*Try it:*
Repeat exactly the lines from the line containing "Bietet keinen Schutz vor Wasser." through the last line of the records below, inclusive, and nothing else.

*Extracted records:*
·····

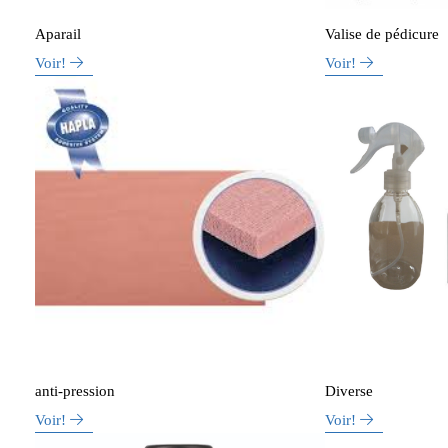
Aparail
Valise de pédicure
Voir!
Voir!
anti-pression
Diverse
Voir!
Voir!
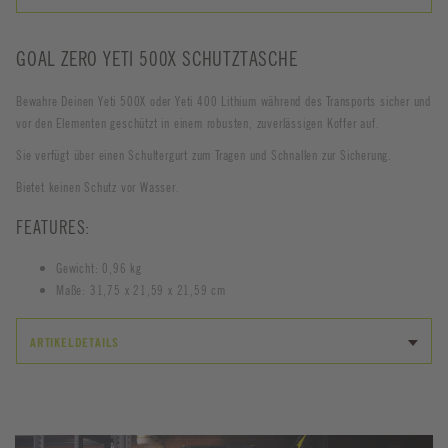
GOAL ZERO YETI 500X SCHUTZTASCHE
Bewahre Deinen Yeti 500X oder Yeti 400 Lithium während des Transports sicher und
vor den Elementen geschützt in einem robusten, zuverlässigen Koffer auf.
Sie verfügt über einen Schultergurt zum Tragen und Schnallen zur Sicherung.
Bietet keinen Schutz vor Wasser.
FEATURES:
Gewicht: 0,96 kg
Maße: 31,75 x 21,59 x 21,59 cm
ARTIKELDETAILS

·····

*Reply to the exercise:*
Bietet keinen Schutz vor Wasser.
FEATURES:
Gewicht: 0,96 kg
Maße: 31,75 x 21,59 x 21,59 cm
ARTIKELDETAILS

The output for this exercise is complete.